The disease means her skin blisters when she comes into contact with water - she could even become unconscious. Without the custom-made raincoat, which covers her from head to toe, she cannot leave her home in the West Midlands. Heidi says her pink-and-green suit had changed her life. "It meant I could go outside for the first time in the snow and rain and play with all my friends. I am really upset it has gone missing. I can't do anything now."
She is one of 30 people in the world who have aquagenic urticaria and she was the first person to be born with it. Her younger sister, Sadie, four, is unaffected, and no other members of her family have the allergy. But Heidi's affliction is so severe she is even allergic to her own sweat, and she risks collapsing on contact with water because it sends her body into anaphylactic shock. This means her body has such a strong allergic reaction she can lose consciousness.

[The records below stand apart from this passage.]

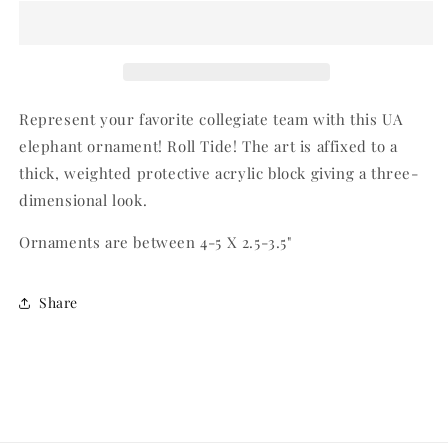
Elephant
Elephant
Represent your favorite collegiate team with this UA
elephant ornament! Roll Tide! The art is affixed to a
thick, weighted protective acrylic block giving a three-
dimensional look.
Ornaments are between 4-5 X 2.5-3.5"
Share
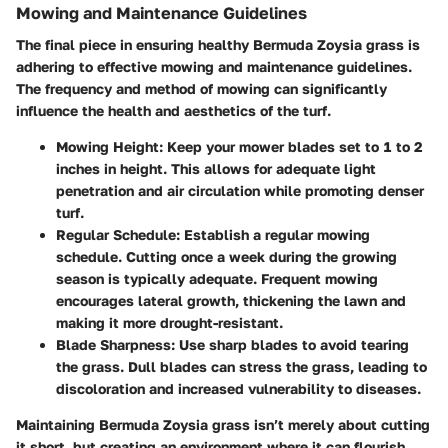
Mowing and Maintenance Guidelines
The final piece in ensuring healthy Bermuda Zoysia grass is
adhering to effective mowing and maintenance guidelines.
The frequency and method of mowing can significantly
influence the health and aesthetics of the turf.
Mowing Height
: Keep your mower blades set to 1 to 2
inches in height. This allows for adequate light
penetration and air circulation while promoting denser
turf.
Regular Schedule
: Establish a regular mowing
schedule. Cutting once a week during the growing
season is typically adequate. Frequent mowing
encourages lateral growth, thickening the lawn and
making it more drought-resistant.
Blade Sharpness
: Use sharp blades to avoid tearing
the grass. Dull blades can stress the grass, leading to
discoloration and increased vulnerability to diseases.
Maintaining Bermuda Zoysia grass isn’t merely about cutting
it short, but creating an environment where it can flourish.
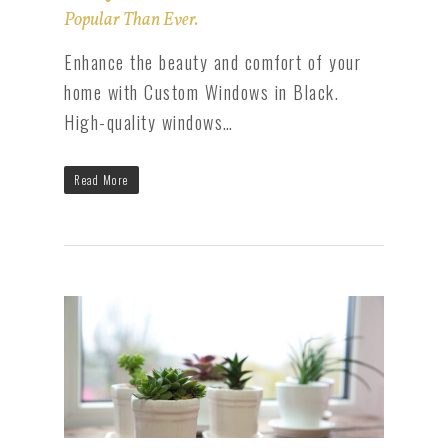
Popular Than Ever.
Enhance the beauty and comfort of your
home with Custom Windows in Black.
High-quality windows…
Read More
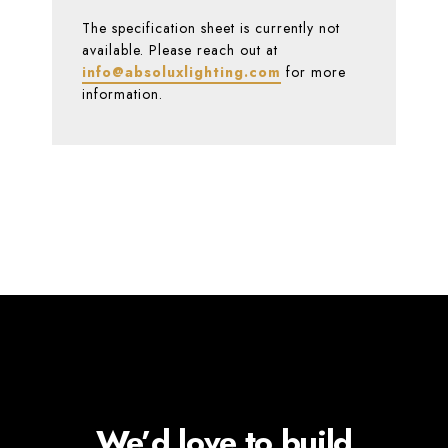
The specification sheet is currently not
available. Please reach out at
info@absoluxlighting.com
for more
information.
We’d love to build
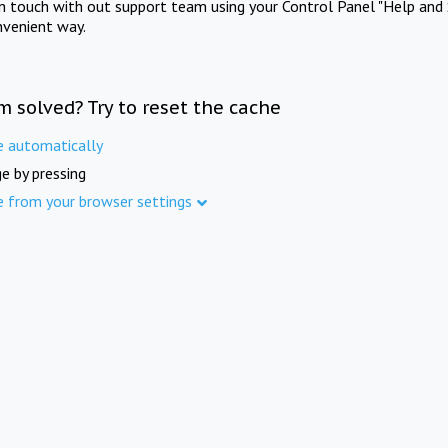
in touch with out support team using your Control Panel "Help and 
nvenient way.
m solved? Try to reset the cache
e automatically
e by pressing
e from your browser settings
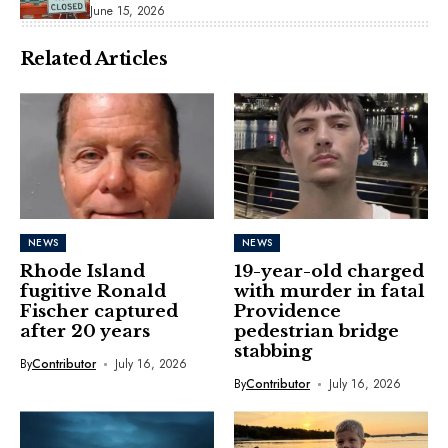
June 15, 2026
Related Articles
NEWS
NEWS
Rhode Island
19-year-old charged
fugitive Ronald
with murder in fatal
Fischer captured
Providence
after 20 years
pedestrian bridge
stabbing
By
Contributor
July 16, 2026
By
Contributor
July 16, 2026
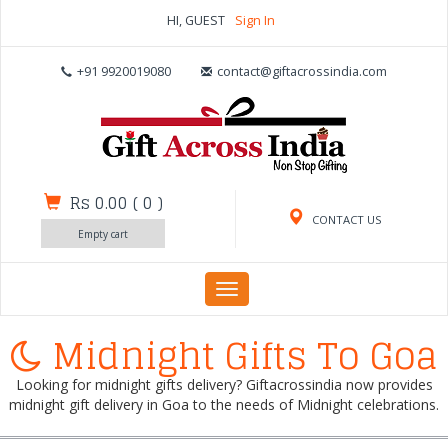
HI, GUEST
Sign In
+91 9920019080
contact@giftacrossindia.com
Rs 0.00
(
0
)
CONTACT US
Empty cart
Toggle
navigation
Midnight Gifts To Goa
Looking for midnight gifts delivery? Giftacrossindia now provides
midnight gift delivery in Goa to the needs of Midnight celebrations.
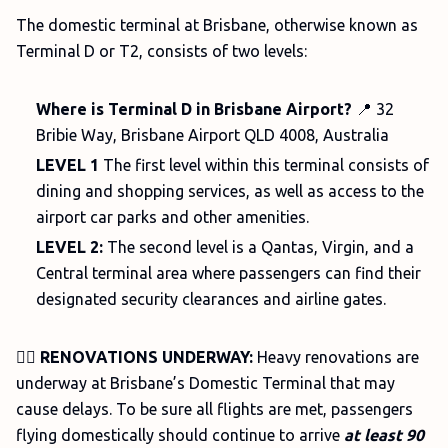
The domestic terminal at Brisbane, otherwise known as
Terminal D or T2, consists of two levels:
Where is Terminal D in Brisbane Airport?
📍 32
Bribie Way, Brisbane Airport QLD 4008, Australia
LEVEL
1
The
first level within this terminal consists of
dining and shopping services, as well as access to the
airport car parks and other amenities.
LEVEL 2:
The second level is a Qantas, Virgin, and a
Central terminal area where passengers can find their
designated security clearances and airline gates.
👷‍♀️
RENOVATIONS UNDERWAY:
Heavy renovations are
underway at Brisbane’s Domestic Terminal that may
cause delays. To be sure all flights are met, passengers
flying domestically should continue to arrive
at least 90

When her family returned to their home in Tividale, near Birmingham after spending the weekend in Shropshire, they found the house ransacked. Carol, 35, and David, 38, a printer, noticed the thieves had even stolen their leather coats, but they were devastated when they realised Heidi's raincoat suit was also missing. "I just didn't know what to tell her. I knew snow was expected, so she wouldn't be able to go out, and if you could see what that meant to her," Mrs Falconer said.
The hooded raincoat was specially designed for Heidi two years ago after she appeared on television. The Falconers did not take the raincoat to Shropshire with them because Heidi had strained her ankle. They wanted to encourage her to rest and without the coat she was forced to stay indoors.